In this article, I will go further in the description of this concept with the help of the famous “char RNN” example.
Preliminary concerns
The software 1.0 is, for me, a kind of virtual machine. Its goal is to run the software 2.0. The software 2.0 is a deep neural network represented by its mathematical equations and the weighted matrices.
The concept is similar to what we find in the Java world. A runtime environment can execute some bytecode. Our bytecode is composed of sequences of float (the weight matrices) and a bunch of equations. There should be a strict separation between the SDK (which owns training mechanism), and an NNRE (Neural Network Runtime Environment) which can load and apply the software 2.0.
Sample implementation
To illustrate this theory, let’s implement a well-known use-case: a char based LSTM. (Anderij Karpathy has promoted this example on its blog, please read it if you need further explanation about the concept).
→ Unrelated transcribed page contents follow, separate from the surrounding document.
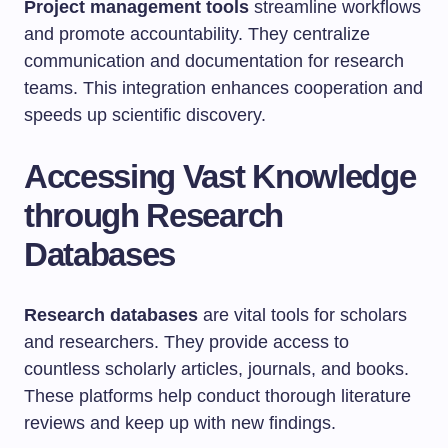
Project management tools
streamline workflows
and promote accountability. They centralize
communication and documentation for research
teams. This integration enhances cooperation and
speeds up scientific discovery.
Accessing Vast Knowledge
through Research
Databases
Research databases
are vital tools for scholars
and researchers. They provide access to
countless scholarly articles, journals, and books.
These platforms help conduct thorough literature
reviews and keep up with new findings.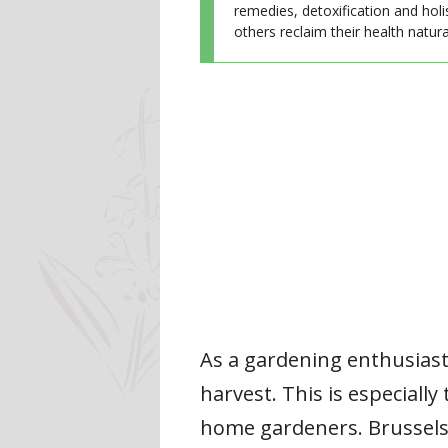
remedies, detoxification and holi
others reclaim their health natural
As a gardening enthusiast,
harvest. This is especiall
home gardeners. Brussels 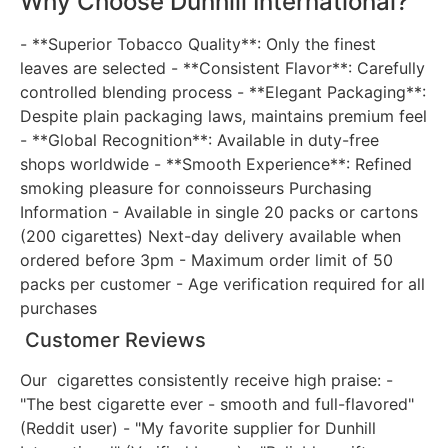
Why Choose Dunhill International?
- **Superior Tobacco Quality**: Only the finest
leaves are selected - **Consistent Flavor**: Carefully
controlled blending process - **Elegant Packaging**:
Despite plain packaging laws, maintains premium feel
- **Global Recognition**: Available in duty-free
shops worldwide - **Smooth Experience**: Refined
smoking pleasure for connoisseurs Purchasing
Information - Available in single 20 packs or cartons
(200 cigarettes) Next-day delivery available when
ordered before 3pm - Maximum order limit of 50
packs per customer - Age verification required for all
purchases
Customer Reviews
Our cigarettes consistently receive high praise: -
"The best cigarette ever - smooth and full-flavored"
(Reddit user) - "My favorite supplier for Dunhill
The code is a Go package that can be used to build both an SDK or an NNRE. As I have developed it with the help of the Gorgonia package and that it can be compiled in pure Go, I may end with a dependency less NNRE which is kind of cool. Therefore, the neural net could be trained with CUDA on a specific type of host and exported to a mobile or even run on a serverless platform.
Note The computation cost for the evaluation of a neural network is stable, as there is a fixed amount of operation needed to compute an input into an output. Therefore, a serverless platform should be a good runtime candidate. The cost involved in the execution of the software 2.0 should be linear in function of the number of users. As AWS Lambda supports Go, experimenting should be straightforward.
Details
The core implementation of the LSTM
The LSTM “kernel” that is used is from the wikipedia page
Here is the implementation within the LSTM package: See the code here
We can see that the equations are not transcoded into a computation graph within the source code nor at the compilation stage. Instead, the formulas are written in a proper mathematical language in Unicode. The system evaluates them at runtime. A separation of the software 1.0 and the software 2.0 is appearing.
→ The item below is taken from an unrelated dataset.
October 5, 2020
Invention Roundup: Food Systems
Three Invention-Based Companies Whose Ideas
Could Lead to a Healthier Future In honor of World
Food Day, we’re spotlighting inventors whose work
Note: This implementation is a work in progress. The mathematical formulas should not be hardcoded but should be an input of the system. Therefore, it could be saved and exported alongside the matrices.
The input and the output of the LSTM
For the system to run, we must feed the neural network with data that it can understand:
vectors!
Then with this input, the software 2.0 will apply its magic and produce output vectors. For the system to be useful, we should be able to decode the output into usable data.
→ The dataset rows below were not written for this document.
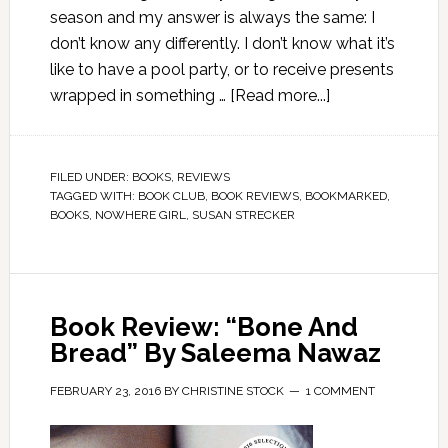
season and my answer is always the same: I
don’t know any differently. I don’t know what it’s
like to have a pool party, or to receive presents
wrapped in something …
[Read more...]
FILED UNDER:
BOOKS
,
REVIEWS
TAGGED WITH:
BOOK CLUB
,
BOOK REVIEWS
,
BOOKMARKED
,
BOOKS
,
NOWHERE GIRL
,
SUSAN STRECKER
Book Review: “Bone And
Bread” By Saleema Nawaz
FEBRUARY 23, 2016
BY
CHRISTINE STOCK
1 COMMENT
In its current implementation, this encoding/decoding is abstract and declared thanks to a Go interface (described in the datasetter package). It should allow enough flexibility to implement a different use case without any modification of the core of the package.
Enhancing the model
It is well-known that LSTM can lead to a good prediction system. Therefore such an NNRE can be useful to predict all sorts of chaotic things as long as we can encode them into vectors. The major problem of the LSTM is the fixed size of the input and the output vectors. Based on the concepts that I have described in this article, future work could be to implement a seq2seq kernel machine.
The seq2seq model has an intrinsic encoder and decoder mechanism. Then the VM should have pluggable encoder and decoder. gRPC would be an excellent candidate to expose the interface. It would allow an immutable implementation of the VM and high flexibility.
The main difference between this and the seq2seq Tensorflow framework would be in the exploitation. You would not need to handle all the dependencies of the SDK just to run the code. And this code could be run wherever a Go binary can be compiled: from an ARM-based machine to a serverless architecture. Flexibility at all levels!
Conclusion
In this TED talk, Lera Boroditsky exposes the way that language shapes the way we think. According to me, this will become a significant concern in the coming years. The software is eating the world, but the code 2.0 may consume the software. A giant step in computer science would be to implement a new language that could shape the way we think the software and find even better use-cases.